Recorded information START

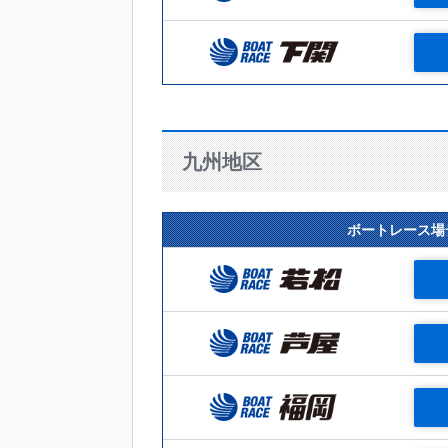
九州地区
ボートレース場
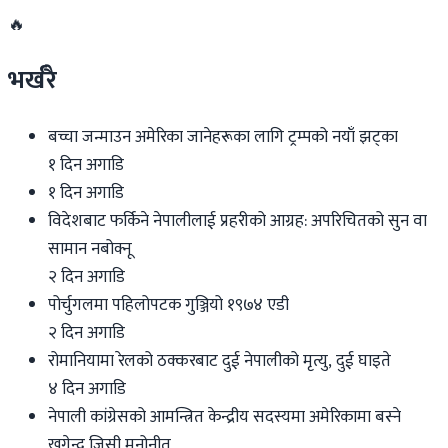
🔥
भर्खरै
बच्चा जन्माउन अमेरिका जानेहरूका लागि ट्रम्पको नयाँ झट्का
१ दिन अगाडि
१ दिन अगाडि
विदेशबाट फर्किने नेपालीलाई प्रहरीको आग्रह: अपरिचितको सुन वा
सामान नबोक्नू
२ दिन अगाडि
पोर्चुगलमा पहिलोपटक गुञ्जियो १९७४ एडी
२ दिन अगाडि
रोमानियामा रेलको ठक्करबाट दुई नेपालीको मृत्यु, दुई घाइते
४ दिन अगाडि
नेपाली कांग्रेसको आमन्त्रित केन्द्रीय सदस्यमा अमेरिकामा बस्ने
खगेन्द्र जिसी मनोनीत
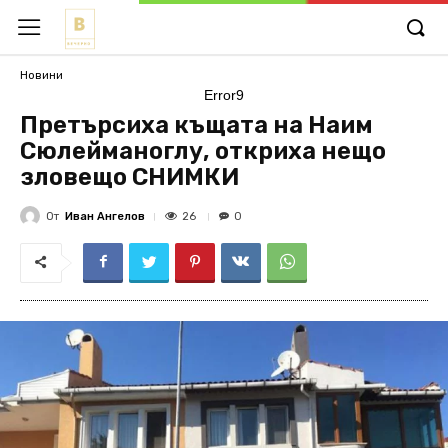
Новини
Error9
Претърсиха къщата на Наим
Сюлейманоглу, откриха нещо
зловещо СНИМКИ
От
Иван Ангелов
26
0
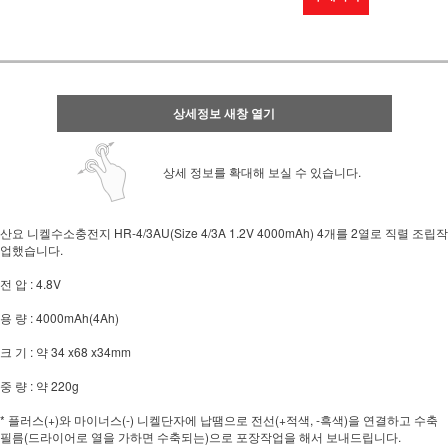
상세정보 새창 열기
상세 정보를 확대해 보실 수 있습니다.
산요 니켈수소충전지 HR-4/3AU(Size 4/3A 1.2V 4000mAh) 4개를 2열로 직렬 조립작
업했습니다.
전 압 : 4.8V
용 량 : 4000mAh(4Ah)
크 기 : 약 34 x68 x34mm
중 량 : 약 220g
* 플러스(+)와 마이너스(-) 니켈단자에 납땜으로 전선(+적색, -흑색)을 연결하고 수축
필름(드라이어로 열을 가하면 수축되는)으로 포장작업을 해서 보내드립니다.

Recorded information END

### Goal of the exercise
Each line above gets copied exactly; leave the pictures out.

### Your solution
九州地区
ボートレース場
🔥
भर्खरै
बच्चा जन्माउन अमेरिका जानेहरूका लागि ट्रम्पको नयाँ झट्का
१ दिन अगाडि
१ दिन अगाडि
विदेशबाट फर्किने नेपालीलाई प्रहरीको आग्रह: अपरिचितको सुन वा
सामान नबोक्नू
२ दिन अगाडि
पोर्चुगलमा पहिलोपटक गुञ्जियो १९७४ एडी
२ दिन अगाडि
रोमानियामा रेलको ठक्करबाट दुई नेपालीको मृत्यु, दुई घाइते
४ दिन अगाडि
नेपाली कांग्रेसको आमन्त्रित केन्द्रीय सदस्यमा अमेरिकामा बस्ने
खगेन्द्र जिसी मनोनीत
Новини
Error9
Претърсиха къщата на Наим
Сюлейманоглу, откриха нещо
зловещо СНИМКИ
От
Иван Ангелов
26
0
상세정보 새창 열기
상세 정보를 확대해 보실 수 있습니다.
산요 니켈수소충전지 HR-4/3AU(Size 4/3A 1.2V 4000mAh) 4개를 2열로 직렬 조립작
업했습니다.
전 압 : 4.8V
용 량 : 4000mAh(4Ah)
크 기 : 약 34 x68 x34mm
중 량 : 약 220g
* 플러스(+)와 마이너스(-) 니켈단자에 납땜으로 전선(+적색, -흑색)을 연결하고 수축
필름(드라이어로 열을 가하면 수축되는)으로 포장작업을 해서 보내드립니다.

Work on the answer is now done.